• Your assignment: Copy every record exactly as it stands. Leave the pictures out.

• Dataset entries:
□ □ □ □

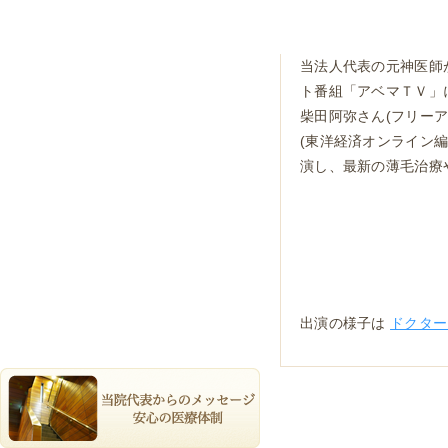
当法人代表の元神医師
ト番組「アベマＴＶ」に
柴田阿弥さん(フリーア
(東洋経済オンライン編
演し、最新の薄毛治療
出演の様子は
ドクター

□ □ □ □

• Answer to this problem:
当法人代表の元神医師
ト番組「アベマＴＶ」に
柴田阿弥さん(フリーア
(東洋経済オンライン編
演し、最新の薄毛治療
出演の様子は
ドクター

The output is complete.